I was introduced to both Jeff Gordon and Jimmy Johnson, neither man is very big people, but both were very good people and very outgoing. We visited the Museum and gift store, were he loaded me up with NASCAR gear, Jeff Gordon jersey, hats and much. As the tour ended, he asked if I was free Saturday, all day. I replied yes, what’s going on, he handed me four tickets to the Pepsi 400. I had several opportunities to attend a NASCAR event, but my busy schedule just didn’t allow it. I grabbed a few friends, and off we went. Leaving the house at 7:00am, we headed towards the Concord.
In the NFL the pre-game party is called a tailgate, which takes place just several hours before the contest. In NASCAR they camp out several days prior to the race, fans drive and fly in. As in football there are good eats, smokers and bar-b-que’s bellowing rich and thick smoke of several different aromas of meat on the spit.
As we work our way through the camp grounds and into Lowes Motor Speedway which holds 165,000 fans, I noticed that the fans were carrying ice chest, large igloos and bags of ice. Much different than the NFL, NASCAR allows their fans to bring in their own food, their own favorite alcoholic beverages and the chest loads. Having worked in the NFL for eleven years at that point, and having attended all sporting events, football, basketball, baseball, hockey and professional track meets, I had never seen where the fans can bring in anything they want.
It was a hot day, so we purchased a few beverages and a bite to eat (giant turkey legs) and headed to our seats. The race had not started yet, and the atmosphere was a mini Woodstock, the music loud but sounding good. People were mingling and having fun as if they were at an outdoor concert. People smoking cigars, cigarettes in their seats, men sun bathing with their shirts off and women wearing bikini tops.
The first thing that came to mind was the NFL League officials, Owners and stadium security would be pulling their hair out at the roots. As I returned from the restroom, prior to the start of the race, I stopped by a rental stand where headsets were being rented. I’ve heard how loud it was so I thought I would rent a pair.
I was so shocked of all the things that were not normal as I knew it, at a sporting event. You see these were much more then head phones, it was a communicative device.
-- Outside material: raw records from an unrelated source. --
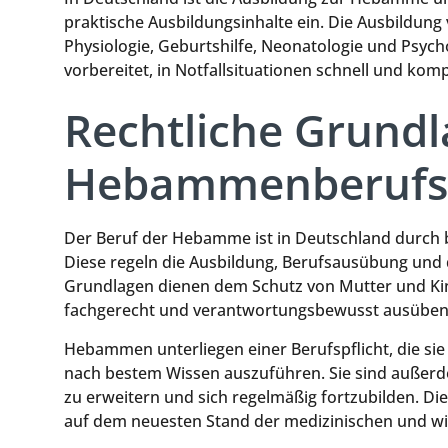
praktische Ausbildungsinhalte ein. Die Ausbildung
Physiologie, Geburtshilfe, Neonatologie und Ps
vorbereitet, in Notfallsituationen schnell und kom
Rechtliche Grundl
Hebammenberufs
Der Beruf der Hebamme ist in Deutschland durch
Diese regeln die Ausbildung, Berufsausübung und 
Grundlagen dienen dem Schutz von Mutter und Ki
fachgerecht und verantwortungsbewusst ausüben
Hebammen unterliegen einer Berufspflicht, die sie 
nach bestem Wissen auszuführen. Sie sind außerde
zu erweitern und sich regelmäßig fortzubilden. Dies
auf dem neuesten Stand der medizinischen und wis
A device that allowed all 165,000 fans to listen to the crew chief and the driver’s conversation throughout the complete race. Listening to Jeff Gordon’s crew chief rip him for not passing a car, staying high on the track and Gordon’s verbal tongue lashing on the low inflated tire that was not allowing him to do certain things was AWESOME!!!!
NASCAR brand and the NFL Brand are much different and that is a great thing. The rules that all fans must abide by, are at the opposite end of the spectrum. NASCAR is miles ahead of the NFL, allowing much more interaction with the fan base. The communications part of the sport is light years ahead. Can you imagine attending a NFL game, and having the ability to listen to the Offensive Coordinator send the play into the Quarterback, listening to what the Head Coach is saying to his staff or players on the sideline?
The National Football League must create a method or an interactive communication tool for the fans. They must take it to the next level and allow the fan base that pays the high ticket price, the ability to experience something new, something exciting and that would be it. I was amazed at what I heard, learned and experienced while listening.